● **What the task requires**
The copy you give must match the records exactly, except that it holds no images.

● **Input for this task**
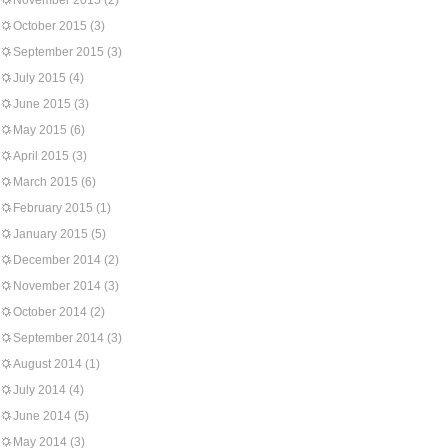
November 2015
(2)
October 2015
(3)
September 2015
(3)
July 2015
(4)
June 2015
(3)
May 2015
(6)
April 2015
(3)
March 2015
(6)
February 2015
(1)
January 2015
(5)
December 2014
(2)
November 2014
(3)
October 2014
(2)
September 2014
(3)
August 2014
(1)
July 2014
(4)
June 2014
(5)
May 2014
(3)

● **Task result**
November 2015
(2)
October 2015
(3)
September 2015
(3)
July 2015
(4)
June 2015
(3)
May 2015
(6)
April 2015
(3)
March 2015
(6)
February 2015
(1)
January 2015
(5)
December 2014
(2)
November 2014
(3)
October 2014
(2)
September 2014
(3)
August 2014
(1)
July 2014
(4)
June 2014
(5)
May 2014
(3)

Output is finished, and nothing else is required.